Task to complete:
Retype only the lines at the head of the records, first through the one with "stocarea cookie-urilor pe", exactly as written.

[Page-level text extractions]
*** Block opens ***
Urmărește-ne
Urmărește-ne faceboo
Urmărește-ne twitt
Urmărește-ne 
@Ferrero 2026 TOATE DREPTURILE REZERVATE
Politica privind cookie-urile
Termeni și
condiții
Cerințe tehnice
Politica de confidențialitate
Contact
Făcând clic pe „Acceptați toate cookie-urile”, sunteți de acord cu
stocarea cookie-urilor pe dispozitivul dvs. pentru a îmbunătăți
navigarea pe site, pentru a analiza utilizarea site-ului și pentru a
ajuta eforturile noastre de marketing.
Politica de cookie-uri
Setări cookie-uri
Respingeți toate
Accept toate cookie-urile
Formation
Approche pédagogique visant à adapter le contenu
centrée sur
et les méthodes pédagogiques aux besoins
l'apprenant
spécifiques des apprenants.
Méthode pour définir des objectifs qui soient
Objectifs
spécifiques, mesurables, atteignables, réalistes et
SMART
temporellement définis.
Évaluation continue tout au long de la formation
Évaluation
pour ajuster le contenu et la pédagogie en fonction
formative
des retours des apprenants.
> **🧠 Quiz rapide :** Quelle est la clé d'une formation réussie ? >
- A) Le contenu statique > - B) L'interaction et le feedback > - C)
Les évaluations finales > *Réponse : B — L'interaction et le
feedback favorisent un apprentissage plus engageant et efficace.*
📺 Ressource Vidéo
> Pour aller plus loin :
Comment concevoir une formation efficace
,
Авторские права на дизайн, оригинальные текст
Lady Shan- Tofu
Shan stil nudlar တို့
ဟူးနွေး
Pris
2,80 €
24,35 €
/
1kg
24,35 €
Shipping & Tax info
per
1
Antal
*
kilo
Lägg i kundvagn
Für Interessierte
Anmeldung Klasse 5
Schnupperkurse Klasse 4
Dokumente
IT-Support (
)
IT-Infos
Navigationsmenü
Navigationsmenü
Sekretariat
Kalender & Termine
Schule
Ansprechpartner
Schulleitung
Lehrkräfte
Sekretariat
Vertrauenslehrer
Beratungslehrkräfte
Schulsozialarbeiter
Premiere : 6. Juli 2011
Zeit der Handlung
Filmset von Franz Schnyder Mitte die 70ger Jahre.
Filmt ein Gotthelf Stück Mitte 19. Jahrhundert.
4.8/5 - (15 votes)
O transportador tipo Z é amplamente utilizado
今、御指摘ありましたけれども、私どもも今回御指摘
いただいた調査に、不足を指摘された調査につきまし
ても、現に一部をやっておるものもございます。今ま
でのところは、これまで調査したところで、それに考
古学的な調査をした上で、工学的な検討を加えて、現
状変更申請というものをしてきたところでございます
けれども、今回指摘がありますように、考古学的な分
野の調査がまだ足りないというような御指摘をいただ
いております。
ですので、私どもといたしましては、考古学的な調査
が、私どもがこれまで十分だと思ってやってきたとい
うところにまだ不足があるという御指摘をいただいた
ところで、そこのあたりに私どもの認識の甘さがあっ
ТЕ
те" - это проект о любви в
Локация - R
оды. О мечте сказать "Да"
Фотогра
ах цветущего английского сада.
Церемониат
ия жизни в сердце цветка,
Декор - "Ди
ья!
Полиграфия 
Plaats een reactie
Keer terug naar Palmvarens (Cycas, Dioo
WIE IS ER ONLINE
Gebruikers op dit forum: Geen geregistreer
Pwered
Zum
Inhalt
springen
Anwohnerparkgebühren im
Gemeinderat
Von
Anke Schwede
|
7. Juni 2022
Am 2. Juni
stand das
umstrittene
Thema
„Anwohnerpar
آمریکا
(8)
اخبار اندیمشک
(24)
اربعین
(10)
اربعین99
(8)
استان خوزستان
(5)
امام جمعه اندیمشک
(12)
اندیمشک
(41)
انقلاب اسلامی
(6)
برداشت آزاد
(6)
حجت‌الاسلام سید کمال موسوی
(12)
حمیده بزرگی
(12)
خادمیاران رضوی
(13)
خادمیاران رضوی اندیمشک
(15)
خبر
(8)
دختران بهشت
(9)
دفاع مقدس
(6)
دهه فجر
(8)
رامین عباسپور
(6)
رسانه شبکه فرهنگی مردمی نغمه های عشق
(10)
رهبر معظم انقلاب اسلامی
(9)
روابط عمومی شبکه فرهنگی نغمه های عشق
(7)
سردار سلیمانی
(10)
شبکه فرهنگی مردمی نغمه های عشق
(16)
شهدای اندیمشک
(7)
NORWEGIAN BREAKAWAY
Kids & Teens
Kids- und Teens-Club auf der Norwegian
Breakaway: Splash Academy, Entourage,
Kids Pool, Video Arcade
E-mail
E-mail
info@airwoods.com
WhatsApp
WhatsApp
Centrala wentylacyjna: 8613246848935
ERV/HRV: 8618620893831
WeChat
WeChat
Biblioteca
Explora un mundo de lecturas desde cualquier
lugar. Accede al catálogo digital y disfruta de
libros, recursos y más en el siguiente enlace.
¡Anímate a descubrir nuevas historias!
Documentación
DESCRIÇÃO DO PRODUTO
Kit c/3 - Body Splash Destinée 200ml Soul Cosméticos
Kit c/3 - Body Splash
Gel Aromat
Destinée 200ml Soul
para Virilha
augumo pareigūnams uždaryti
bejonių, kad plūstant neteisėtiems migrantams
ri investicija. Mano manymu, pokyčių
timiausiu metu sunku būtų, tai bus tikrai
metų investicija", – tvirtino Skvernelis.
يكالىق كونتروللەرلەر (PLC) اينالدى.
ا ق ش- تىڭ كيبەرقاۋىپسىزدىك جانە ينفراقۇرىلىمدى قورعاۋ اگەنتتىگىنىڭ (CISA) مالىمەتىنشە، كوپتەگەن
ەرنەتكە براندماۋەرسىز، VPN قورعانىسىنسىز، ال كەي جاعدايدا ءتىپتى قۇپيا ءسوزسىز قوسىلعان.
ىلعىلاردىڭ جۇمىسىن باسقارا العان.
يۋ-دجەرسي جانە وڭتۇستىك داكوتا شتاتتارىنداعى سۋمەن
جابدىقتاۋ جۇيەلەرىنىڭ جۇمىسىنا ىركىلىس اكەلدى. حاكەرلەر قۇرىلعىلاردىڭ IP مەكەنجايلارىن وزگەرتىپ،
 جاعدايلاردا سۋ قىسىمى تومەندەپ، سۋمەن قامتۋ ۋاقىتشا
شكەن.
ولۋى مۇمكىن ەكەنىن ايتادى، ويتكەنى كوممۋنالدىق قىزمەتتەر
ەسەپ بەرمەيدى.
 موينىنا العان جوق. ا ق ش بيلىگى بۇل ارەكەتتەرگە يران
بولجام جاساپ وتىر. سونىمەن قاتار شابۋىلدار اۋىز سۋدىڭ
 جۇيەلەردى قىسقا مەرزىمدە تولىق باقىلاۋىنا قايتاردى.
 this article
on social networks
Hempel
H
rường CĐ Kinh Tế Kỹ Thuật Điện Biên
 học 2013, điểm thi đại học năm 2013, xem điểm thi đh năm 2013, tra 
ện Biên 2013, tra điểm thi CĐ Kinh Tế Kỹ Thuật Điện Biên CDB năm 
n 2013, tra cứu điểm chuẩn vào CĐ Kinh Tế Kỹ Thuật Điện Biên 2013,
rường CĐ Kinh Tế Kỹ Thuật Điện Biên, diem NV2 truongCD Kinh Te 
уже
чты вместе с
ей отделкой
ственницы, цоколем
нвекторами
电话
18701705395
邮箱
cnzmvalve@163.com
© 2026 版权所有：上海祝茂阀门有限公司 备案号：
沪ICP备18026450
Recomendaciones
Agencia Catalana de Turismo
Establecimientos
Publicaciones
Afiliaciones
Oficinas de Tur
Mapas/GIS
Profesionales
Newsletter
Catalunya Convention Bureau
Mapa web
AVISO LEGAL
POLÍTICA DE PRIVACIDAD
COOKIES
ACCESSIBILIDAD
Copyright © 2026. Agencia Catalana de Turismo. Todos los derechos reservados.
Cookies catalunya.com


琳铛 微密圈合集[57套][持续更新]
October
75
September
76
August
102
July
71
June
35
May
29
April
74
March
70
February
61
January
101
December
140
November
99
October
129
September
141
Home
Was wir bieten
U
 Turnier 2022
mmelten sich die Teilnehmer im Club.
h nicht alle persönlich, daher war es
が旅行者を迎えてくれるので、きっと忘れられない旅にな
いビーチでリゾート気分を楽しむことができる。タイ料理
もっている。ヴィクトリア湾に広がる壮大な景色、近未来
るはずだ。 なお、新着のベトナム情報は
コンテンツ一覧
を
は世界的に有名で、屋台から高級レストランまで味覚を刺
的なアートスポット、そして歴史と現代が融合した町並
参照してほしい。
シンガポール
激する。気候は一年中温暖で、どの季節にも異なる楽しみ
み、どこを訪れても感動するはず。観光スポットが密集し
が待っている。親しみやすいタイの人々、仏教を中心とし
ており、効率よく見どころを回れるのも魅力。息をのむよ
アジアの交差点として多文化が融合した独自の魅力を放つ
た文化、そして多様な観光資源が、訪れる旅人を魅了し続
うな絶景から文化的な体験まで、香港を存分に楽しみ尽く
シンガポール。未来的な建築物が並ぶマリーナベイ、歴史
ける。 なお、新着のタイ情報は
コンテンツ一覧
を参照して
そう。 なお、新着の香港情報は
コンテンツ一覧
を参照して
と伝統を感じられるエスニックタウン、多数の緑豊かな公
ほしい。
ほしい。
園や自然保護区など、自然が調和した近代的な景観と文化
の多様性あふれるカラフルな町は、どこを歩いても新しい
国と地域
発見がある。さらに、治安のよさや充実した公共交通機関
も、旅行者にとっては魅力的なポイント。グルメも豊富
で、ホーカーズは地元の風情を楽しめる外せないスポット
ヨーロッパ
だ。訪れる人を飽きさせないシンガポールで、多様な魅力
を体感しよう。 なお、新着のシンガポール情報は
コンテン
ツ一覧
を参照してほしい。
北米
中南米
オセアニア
*** Block closes ***
Expected answer:
Urmărește-ne
Urmărește-ne faceboo
Urmărește-ne twitt
Urmărește-ne 
@Ferrero 2026 TOATE DREPTURILE REZERVATE
Politica privind cookie-urile
Termeni și
condiții
Cerințe tehnice
Politica de confidențialitate
Contact
Făcând clic pe „Acceptați toate cookie-urile”, sunteți de acord cu
stocarea cookie-urilor pe dispozitivul dvs. pentru a îmbunătăți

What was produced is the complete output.